Areas of the brain that regulate body temperature are also disrupted, causing the body to sweat profusely. The body is now trying to get rid of waste any way it can, with vomiting or diarrhea likely to occur.

Symptoms can last for several days, and may also include:

  • anxiety
  • chills
  • depression
  • muscle cramping
  • shaking of limbs
  • stomach cramps

Late Stage

The late stage of Percocet withdrawal is reported to be more psychological than physical, but many painful physical symptoms still persist. Percocet is a weaker opioid because it’s combined with acetaminophen, so symptoms may not last as long as more powerful opioids, like Oxycontin or heroin. Anxiety is likely to return, as well as intense cravings to use more drugs.

Symptoms can last for nearly two weeks and may include:

  • anxiety
  • fatigue
  • insomnia
  • intense drug cravings
  • mood swings

The Risk Of Protracted Withdrawal

With all opioids, there is the risk of protracted, or prolonged, withdrawal. This part of the withdrawal phase can last for up to six months. Symptoms are characterized by a nagging feeling of low self-worth and a poor sense of well-being. Additionally, a person is likely to feel intense cravings for Percocet and other opioids.

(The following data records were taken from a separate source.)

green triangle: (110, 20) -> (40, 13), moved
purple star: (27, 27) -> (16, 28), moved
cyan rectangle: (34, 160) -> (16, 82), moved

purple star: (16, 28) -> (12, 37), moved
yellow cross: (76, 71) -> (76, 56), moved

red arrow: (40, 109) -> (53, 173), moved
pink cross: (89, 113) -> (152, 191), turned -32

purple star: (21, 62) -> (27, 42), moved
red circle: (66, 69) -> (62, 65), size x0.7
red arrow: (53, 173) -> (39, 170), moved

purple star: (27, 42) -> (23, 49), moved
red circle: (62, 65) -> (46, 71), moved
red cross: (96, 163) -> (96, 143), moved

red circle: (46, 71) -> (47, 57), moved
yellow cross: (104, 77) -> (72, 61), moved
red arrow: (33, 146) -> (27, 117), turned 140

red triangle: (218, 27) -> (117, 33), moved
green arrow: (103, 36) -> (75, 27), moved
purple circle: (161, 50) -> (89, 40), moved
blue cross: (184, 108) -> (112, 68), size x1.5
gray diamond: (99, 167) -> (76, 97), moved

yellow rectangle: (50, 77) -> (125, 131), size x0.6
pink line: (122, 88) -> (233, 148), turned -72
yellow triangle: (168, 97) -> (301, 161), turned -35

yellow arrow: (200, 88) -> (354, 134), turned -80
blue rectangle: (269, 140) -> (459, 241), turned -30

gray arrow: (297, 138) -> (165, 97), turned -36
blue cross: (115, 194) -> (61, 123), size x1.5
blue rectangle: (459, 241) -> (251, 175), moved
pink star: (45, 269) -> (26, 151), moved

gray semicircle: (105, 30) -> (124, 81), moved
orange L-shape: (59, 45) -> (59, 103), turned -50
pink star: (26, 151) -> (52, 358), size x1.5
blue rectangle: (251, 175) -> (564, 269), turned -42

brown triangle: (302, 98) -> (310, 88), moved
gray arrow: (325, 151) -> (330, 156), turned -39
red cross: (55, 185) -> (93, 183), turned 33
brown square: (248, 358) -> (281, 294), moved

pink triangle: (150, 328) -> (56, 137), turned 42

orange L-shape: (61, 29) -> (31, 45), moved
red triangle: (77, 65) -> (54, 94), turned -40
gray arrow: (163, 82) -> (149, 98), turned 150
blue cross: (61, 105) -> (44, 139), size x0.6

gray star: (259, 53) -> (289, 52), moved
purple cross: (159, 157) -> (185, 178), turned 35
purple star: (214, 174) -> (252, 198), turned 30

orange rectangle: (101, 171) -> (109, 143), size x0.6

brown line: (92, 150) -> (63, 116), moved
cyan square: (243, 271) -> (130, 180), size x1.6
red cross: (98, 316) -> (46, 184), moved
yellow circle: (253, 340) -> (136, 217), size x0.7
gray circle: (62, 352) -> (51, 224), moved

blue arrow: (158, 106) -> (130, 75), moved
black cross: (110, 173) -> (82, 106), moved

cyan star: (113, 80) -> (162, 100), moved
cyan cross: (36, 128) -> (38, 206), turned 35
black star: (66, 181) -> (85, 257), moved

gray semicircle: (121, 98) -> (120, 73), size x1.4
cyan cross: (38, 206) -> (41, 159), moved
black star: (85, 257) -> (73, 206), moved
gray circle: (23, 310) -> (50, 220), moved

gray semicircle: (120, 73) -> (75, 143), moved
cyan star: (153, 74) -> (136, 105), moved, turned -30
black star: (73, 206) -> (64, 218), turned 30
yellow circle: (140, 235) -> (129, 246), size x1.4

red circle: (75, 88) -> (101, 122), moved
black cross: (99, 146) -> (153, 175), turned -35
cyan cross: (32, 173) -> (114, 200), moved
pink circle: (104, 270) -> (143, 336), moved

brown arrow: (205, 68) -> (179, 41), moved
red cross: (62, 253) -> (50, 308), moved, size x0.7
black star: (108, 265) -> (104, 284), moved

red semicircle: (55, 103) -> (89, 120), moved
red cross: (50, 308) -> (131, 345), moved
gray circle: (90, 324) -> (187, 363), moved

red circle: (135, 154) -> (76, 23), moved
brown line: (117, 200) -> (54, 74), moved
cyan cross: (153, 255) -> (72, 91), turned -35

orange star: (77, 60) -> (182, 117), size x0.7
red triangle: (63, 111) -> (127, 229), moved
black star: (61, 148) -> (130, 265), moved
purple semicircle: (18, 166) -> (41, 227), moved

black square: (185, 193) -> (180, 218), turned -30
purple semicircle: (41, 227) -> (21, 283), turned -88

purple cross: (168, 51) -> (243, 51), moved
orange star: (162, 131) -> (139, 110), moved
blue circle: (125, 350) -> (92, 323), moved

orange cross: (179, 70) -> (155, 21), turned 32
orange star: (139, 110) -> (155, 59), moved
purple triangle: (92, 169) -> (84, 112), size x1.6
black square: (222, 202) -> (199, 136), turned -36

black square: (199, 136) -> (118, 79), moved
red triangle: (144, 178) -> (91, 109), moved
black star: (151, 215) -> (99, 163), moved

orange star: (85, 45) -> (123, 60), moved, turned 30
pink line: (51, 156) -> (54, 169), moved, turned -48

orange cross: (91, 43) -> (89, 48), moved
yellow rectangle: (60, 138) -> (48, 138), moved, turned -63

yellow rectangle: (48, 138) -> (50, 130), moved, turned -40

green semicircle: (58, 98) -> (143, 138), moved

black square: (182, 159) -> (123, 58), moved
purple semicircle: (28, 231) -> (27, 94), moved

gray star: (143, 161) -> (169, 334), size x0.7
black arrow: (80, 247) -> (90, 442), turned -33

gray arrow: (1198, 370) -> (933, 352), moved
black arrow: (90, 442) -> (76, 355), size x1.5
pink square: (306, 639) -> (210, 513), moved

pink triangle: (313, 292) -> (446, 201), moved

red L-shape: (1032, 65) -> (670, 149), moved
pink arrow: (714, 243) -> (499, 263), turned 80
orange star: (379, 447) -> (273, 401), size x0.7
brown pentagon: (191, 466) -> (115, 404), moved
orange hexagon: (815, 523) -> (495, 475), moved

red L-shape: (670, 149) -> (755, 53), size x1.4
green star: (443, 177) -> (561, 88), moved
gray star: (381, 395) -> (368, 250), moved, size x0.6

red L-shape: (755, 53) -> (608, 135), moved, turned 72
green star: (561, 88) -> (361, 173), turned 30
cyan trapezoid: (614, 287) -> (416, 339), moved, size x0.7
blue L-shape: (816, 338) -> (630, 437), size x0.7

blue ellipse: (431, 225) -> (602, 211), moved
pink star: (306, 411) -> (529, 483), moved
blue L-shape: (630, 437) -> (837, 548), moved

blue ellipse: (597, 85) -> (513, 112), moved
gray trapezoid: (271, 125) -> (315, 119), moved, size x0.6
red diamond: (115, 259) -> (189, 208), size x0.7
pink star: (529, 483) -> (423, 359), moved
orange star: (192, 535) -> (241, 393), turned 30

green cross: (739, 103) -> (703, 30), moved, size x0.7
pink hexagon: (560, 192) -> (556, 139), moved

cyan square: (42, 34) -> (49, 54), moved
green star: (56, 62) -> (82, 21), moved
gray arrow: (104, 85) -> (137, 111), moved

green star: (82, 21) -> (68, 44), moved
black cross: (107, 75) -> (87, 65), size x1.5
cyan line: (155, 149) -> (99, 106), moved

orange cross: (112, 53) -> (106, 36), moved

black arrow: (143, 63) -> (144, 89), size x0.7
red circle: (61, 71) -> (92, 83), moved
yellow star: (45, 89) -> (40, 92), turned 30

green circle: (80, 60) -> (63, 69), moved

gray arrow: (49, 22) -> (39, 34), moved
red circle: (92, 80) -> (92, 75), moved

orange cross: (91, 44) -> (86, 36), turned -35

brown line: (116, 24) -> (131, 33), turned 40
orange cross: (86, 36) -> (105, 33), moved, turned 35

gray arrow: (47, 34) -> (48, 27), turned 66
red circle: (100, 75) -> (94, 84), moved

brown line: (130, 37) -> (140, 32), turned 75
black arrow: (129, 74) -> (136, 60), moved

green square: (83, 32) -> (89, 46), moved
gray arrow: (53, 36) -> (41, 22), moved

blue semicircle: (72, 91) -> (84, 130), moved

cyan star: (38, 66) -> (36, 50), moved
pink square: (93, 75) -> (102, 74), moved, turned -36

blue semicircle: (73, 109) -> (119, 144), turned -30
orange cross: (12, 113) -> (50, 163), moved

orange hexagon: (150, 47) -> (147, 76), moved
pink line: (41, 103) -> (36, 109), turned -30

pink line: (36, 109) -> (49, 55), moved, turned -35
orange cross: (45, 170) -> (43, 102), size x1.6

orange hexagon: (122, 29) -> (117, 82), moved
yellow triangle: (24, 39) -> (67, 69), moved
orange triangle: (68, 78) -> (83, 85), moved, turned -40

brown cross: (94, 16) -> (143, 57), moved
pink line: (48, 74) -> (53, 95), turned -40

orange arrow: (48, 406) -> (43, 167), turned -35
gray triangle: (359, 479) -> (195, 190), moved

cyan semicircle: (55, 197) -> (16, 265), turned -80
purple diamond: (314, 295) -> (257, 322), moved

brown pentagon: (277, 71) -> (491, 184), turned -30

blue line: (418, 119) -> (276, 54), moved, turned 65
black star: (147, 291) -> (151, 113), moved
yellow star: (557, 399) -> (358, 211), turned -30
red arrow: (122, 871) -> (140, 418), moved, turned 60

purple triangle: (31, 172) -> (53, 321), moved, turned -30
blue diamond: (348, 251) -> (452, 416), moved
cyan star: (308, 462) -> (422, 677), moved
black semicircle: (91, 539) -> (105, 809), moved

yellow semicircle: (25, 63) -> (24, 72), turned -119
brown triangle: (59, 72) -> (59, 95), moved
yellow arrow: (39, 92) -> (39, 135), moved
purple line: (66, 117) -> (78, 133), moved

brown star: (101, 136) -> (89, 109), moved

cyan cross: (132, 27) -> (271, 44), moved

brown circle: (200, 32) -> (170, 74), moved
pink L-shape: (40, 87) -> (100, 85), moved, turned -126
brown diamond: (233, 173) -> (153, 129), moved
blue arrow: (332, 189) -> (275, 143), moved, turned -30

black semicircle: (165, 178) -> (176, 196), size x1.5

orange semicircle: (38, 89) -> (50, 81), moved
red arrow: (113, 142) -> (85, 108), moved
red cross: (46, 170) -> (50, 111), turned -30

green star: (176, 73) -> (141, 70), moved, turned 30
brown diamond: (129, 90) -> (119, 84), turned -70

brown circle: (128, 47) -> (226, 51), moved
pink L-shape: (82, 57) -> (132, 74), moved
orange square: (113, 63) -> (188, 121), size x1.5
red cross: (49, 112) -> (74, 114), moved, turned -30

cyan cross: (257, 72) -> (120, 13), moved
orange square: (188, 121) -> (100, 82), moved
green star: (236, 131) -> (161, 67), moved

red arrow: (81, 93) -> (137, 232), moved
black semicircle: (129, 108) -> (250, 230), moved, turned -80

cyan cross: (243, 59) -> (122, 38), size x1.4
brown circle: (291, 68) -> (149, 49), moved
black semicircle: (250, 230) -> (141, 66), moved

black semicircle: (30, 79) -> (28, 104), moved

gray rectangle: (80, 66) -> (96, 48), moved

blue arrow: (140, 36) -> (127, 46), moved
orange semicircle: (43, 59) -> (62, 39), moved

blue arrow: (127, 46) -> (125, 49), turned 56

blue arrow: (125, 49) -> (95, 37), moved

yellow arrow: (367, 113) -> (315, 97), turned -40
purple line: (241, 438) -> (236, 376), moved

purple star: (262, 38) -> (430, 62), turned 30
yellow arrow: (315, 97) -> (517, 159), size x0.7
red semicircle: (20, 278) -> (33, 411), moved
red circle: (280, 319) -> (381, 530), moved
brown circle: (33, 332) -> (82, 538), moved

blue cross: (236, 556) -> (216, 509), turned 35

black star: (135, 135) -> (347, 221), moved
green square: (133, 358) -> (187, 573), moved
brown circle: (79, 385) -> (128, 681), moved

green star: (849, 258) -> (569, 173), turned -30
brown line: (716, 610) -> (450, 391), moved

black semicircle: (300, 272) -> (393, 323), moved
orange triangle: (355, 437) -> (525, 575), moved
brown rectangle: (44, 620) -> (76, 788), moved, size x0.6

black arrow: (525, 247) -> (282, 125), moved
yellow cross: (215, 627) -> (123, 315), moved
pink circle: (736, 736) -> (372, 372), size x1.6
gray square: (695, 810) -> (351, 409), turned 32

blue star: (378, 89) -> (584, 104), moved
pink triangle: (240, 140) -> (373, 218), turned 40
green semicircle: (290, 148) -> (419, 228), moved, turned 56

DrugRehab.org Stages Of Percocet Withdrawal-Percocet is a weaker opioid because it’s combined with acetaminophen

This part of Percocet withdrawal can lead to relapse, or worse. If a person dependent on opioids has successfully completed withdrawal, they’re at an increased risk of overdose. Tolerance to opioids has likely been reduced at this point, and a person may take more than their body can handle.

Entering A Medically Supervised Detox Program

Although Percocet withdrawal symptoms aren’t life-threatening, they can be difficult to manage without help. Due to the discomfort, many people will succumb to drug urges or attempt to self-medicate their symptoms by taking other substances.

To avoid falling deeper into the cycle of addiction, it’s recommended for people struggling with opioid dependence be monitored on a regular basis to assess symptoms and avoid further consequences. Entering a medically supervised detox program helps ensure safety and comfort during the worst of withdrawal, while also helping to prepare a person for further treatment.

Detox programs allow staff to administer medications to alleviate symptoms, observe and monitor a patient’s progress, and provide support during the process of withdrawal. In many inpatient rehab centers, detox programs are factored into overall treatment.

Percocet Addiction Treatment

There are three government-approved medications available to address opioid dependence: methadone, buprenorphine (Suboxone, Subutex), and naltrexone. These medications are useful for lessening dependence, reducing drug cravings, decreasing overdose, and helping people engage in and complete treatment.

Medication-assisted treatment (MAT) is almost always combined with behavioral therapy. Therapy works to help people understand what led to their addictive behaviors and how to change thinking and attitudes about drugs to better prepare for life in recovery. Popular therapies for opioid addiction include cognitive behavioral therapy and dialectical behavior therapy.

Be advised, withdrawal is very painful. Processes in the body and brain are severely dysfunctional. To maximize support and safety, the professional management of opioid withdrawal can lessen physical and psychological barriers to help you engage in treatment and grow as a person.